Goal of the exercise: Keeping every word and mark, copy all of the data.

Data to process:
_ _ _ _ _
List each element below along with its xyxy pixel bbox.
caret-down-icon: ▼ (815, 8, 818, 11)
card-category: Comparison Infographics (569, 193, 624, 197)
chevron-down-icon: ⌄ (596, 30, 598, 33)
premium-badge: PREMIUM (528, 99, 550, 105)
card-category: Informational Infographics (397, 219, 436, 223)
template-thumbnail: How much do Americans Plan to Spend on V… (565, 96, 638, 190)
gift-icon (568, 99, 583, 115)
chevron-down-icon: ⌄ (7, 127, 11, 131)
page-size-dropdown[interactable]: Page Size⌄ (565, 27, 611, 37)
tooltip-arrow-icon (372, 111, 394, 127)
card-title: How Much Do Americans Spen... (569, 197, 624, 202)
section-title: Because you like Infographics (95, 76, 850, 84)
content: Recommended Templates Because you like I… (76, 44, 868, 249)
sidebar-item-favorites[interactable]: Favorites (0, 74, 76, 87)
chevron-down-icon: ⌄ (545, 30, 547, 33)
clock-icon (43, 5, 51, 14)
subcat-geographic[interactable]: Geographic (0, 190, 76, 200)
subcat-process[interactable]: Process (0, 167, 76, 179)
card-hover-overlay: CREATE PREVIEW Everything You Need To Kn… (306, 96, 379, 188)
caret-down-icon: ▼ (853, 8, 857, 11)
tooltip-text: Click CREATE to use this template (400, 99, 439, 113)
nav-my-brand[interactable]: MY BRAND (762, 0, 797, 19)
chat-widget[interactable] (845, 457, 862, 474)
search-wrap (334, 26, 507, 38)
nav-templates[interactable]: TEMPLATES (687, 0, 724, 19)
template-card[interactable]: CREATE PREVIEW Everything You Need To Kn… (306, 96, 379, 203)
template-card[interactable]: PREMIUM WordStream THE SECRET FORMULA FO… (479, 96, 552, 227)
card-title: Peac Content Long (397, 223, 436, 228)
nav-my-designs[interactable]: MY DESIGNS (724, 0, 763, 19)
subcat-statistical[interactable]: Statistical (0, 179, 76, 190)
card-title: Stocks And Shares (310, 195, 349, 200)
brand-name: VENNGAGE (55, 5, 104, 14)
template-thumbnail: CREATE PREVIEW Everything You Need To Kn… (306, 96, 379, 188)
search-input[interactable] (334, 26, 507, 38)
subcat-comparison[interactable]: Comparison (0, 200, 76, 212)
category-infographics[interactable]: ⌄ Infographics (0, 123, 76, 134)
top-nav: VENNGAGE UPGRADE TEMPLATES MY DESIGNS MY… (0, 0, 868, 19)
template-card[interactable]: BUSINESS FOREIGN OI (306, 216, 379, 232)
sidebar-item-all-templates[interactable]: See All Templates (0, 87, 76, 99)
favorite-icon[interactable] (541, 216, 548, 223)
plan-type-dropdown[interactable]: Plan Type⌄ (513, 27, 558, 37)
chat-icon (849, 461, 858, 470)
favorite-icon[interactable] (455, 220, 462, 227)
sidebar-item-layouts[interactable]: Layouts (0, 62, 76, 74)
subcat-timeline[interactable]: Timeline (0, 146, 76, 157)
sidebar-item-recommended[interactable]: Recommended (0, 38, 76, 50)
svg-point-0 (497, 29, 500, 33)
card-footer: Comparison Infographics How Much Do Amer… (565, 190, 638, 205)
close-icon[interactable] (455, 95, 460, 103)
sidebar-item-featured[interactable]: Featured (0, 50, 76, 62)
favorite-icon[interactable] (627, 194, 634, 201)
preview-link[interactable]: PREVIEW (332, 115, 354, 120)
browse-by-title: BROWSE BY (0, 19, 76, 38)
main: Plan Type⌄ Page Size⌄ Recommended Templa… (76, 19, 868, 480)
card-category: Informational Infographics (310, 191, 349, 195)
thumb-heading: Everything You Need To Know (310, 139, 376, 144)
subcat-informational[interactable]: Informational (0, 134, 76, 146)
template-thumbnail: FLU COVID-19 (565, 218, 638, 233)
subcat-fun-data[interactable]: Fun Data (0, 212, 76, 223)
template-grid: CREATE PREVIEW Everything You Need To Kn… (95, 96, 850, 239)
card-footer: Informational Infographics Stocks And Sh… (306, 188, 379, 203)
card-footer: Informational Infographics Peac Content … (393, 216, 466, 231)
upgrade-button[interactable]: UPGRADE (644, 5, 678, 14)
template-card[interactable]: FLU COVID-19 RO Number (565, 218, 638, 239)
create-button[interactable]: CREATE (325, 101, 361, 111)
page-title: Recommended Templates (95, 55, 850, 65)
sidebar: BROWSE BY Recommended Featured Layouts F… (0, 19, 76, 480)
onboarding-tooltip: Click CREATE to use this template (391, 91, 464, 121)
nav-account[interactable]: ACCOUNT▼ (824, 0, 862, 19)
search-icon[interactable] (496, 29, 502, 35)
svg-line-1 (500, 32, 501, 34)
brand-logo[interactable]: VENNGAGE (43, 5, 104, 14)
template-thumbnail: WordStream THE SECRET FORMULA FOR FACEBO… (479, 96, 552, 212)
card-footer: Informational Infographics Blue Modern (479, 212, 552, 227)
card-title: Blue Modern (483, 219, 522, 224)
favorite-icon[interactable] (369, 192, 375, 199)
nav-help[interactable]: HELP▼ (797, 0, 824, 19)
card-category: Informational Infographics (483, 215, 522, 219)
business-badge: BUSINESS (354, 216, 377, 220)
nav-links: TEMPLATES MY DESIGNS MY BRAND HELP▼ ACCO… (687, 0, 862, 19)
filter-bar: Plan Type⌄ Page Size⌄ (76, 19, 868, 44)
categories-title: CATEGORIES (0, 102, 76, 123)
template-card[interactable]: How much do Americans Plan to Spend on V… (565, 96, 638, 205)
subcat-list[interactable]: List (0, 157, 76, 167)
_ _ _ _ _
Answer for the task:
List each element below along with its xyxy pixel bbox.
caret-down-icon: ▼ (815, 8, 818, 11)
card-category: Comparison Infographics (569, 193, 624, 197)
chevron-down-icon: ⌄ (596, 30, 598, 33)
premium-badge: PREMIUM (528, 99, 550, 105)
card-category: Informational Infographics (397, 219, 436, 223)
template-thumbnail: How much do Americans Plan to Spend on V… (565, 96, 638, 190)
gift-icon (568, 99, 583, 115)
chevron-down-icon: ⌄ (7, 127, 11, 131)
page-size-dropdown[interactable]: Page Size⌄ (565, 27, 611, 37)
tooltip-arrow-icon (372, 111, 394, 127)
card-title: How Much Do Americans Spen... (569, 197, 624, 202)
section-title: Because you like Infographics (95, 76, 850, 84)
content: Recommended Templates Because you like I… (76, 44, 868, 249)
sidebar-item-favorites[interactable]: Favorites (0, 74, 76, 87)
chevron-down-icon: ⌄ (545, 30, 547, 33)
clock-icon (43, 5, 51, 14)
subcat-geographic[interactable]: Geographic (0, 190, 76, 200)
subcat-process[interactable]: Process (0, 167, 76, 179)
card-hover-overlay: CREATE PREVIEW Everything You Need To Kn… (306, 96, 379, 188)
caret-down-icon: ▼ (853, 8, 857, 11)
tooltip-text: Click CREATE to use this template (400, 99, 439, 113)
nav-my-brand[interactable]: MY BRAND (762, 0, 797, 19)
chat-widget[interactable] (845, 457, 862, 474)
search-wrap (334, 26, 507, 38)
nav-templates[interactable]: TEMPLATES (687, 0, 724, 19)
template-card[interactable]: CREATE PREVIEW Everything You Need To Kn… (306, 96, 379, 203)
template-card[interactable]: PREMIUM WordStream THE SECRET FORMULA FO… (479, 96, 552, 227)
card-title: Peac Content Long (397, 223, 436, 228)
nav-my-designs[interactable]: MY DESIGNS (724, 0, 763, 19)
subcat-statistical[interactable]: Statistical (0, 179, 76, 190)
card-title: Stocks And Shares (310, 195, 349, 200)
brand-name: VENNGAGE (55, 5, 104, 14)
template-thumbnail: CREATE PREVIEW Everything You Need To Kn… (306, 96, 379, 188)
search-input[interactable] (334, 26, 507, 38)
subcat-comparison[interactable]: Comparison (0, 200, 76, 212)
category-infographics[interactable]: ⌄ Infographics (0, 123, 76, 134)
top-nav: VENNGAGE UPGRADE TEMPLATES MY DESIGNS MY… (0, 0, 868, 19)
template-card[interactable]: BUSINESS FOREIGN OI (306, 216, 379, 232)
sidebar-item-all-templates[interactable]: See All Templates (0, 87, 76, 99)
favorite-icon[interactable] (541, 216, 548, 223)
plan-type-dropdown[interactable]: Plan Type⌄ (513, 27, 558, 37)
chat-icon (849, 461, 858, 470)
favorite-icon[interactable] (455, 220, 462, 227)
sidebar-item-layouts[interactable]: Layouts (0, 62, 76, 74)
subcat-timeline[interactable]: Timeline (0, 146, 76, 157)
sidebar-item-recommended[interactable]: Recommended (0, 38, 76, 50)
svg-point-0 (497, 29, 500, 33)
card-footer: Comparison Infographics How Much Do Amer… (565, 190, 638, 205)
close-icon[interactable] (455, 95, 460, 103)
sidebar-item-featured[interactable]: Featured (0, 50, 76, 62)
favorite-icon[interactable] (627, 194, 634, 201)
preview-link[interactable]: PREVIEW (332, 115, 354, 120)
browse-by-title: BROWSE BY (0, 19, 76, 38)
main: Plan Type⌄ Page Size⌄ Recommended Templa… (76, 19, 868, 480)
card-category: Informational Infographics (310, 191, 349, 195)
thumb-heading: Everything You Need To Know (310, 139, 376, 144)
subcat-informational[interactable]: Informational (0, 134, 76, 146)
template-thumbnail: FLU COVID-19 (565, 218, 638, 233)
subcat-fun-data[interactable]: Fun Data (0, 212, 76, 223)
template-grid: CREATE PREVIEW Everything You Need To Kn… (95, 96, 850, 239)
card-footer: Informational Infographics Stocks And Sh… (306, 188, 379, 203)
card-footer: Informational Infographics Peac Content … (393, 216, 466, 231)
upgrade-button[interactable]: UPGRADE (644, 5, 678, 14)
template-card[interactable]: FLU COVID-19 RO Number (565, 218, 638, 239)
create-button[interactable]: CREATE (325, 101, 361, 111)
page-title: Recommended Templates (95, 55, 850, 65)
sidebar: BROWSE BY Recommended Featured Layouts F… (0, 19, 76, 480)
onboarding-tooltip: Click CREATE to use this template (391, 91, 464, 121)
nav-account[interactable]: ACCOUNT▼ (824, 0, 862, 19)
search-icon[interactable] (496, 29, 502, 35)
svg-line-1 (500, 32, 501, 34)
brand-logo[interactable]: VENNGAGE (43, 5, 104, 14)
template-thumbnail: WordStream THE SECRET FORMULA FOR FACEBO… (479, 96, 552, 212)
card-footer: Informational Infographics Blue Modern (479, 212, 552, 227)
card-title: Blue Modern (483, 219, 522, 224)
favorite-icon[interactable] (369, 192, 375, 199)
nav-help[interactable]: HELP▼ (797, 0, 824, 19)
card-category: Informational Infographics (483, 215, 522, 219)
business-badge: BUSINESS (354, 216, 377, 220)
nav-links: TEMPLATES MY DESIGNS MY BRAND HELP▼ ACCO… (687, 0, 862, 19)
filter-bar: Plan Type⌄ Page Size⌄ (76, 19, 868, 44)
categories-title: CATEGORIES (0, 102, 76, 123)
template-card[interactable]: How much do Americans Plan to Spend on V… (565, 96, 638, 205)
subcat-list[interactable]: List (0, 157, 76, 167)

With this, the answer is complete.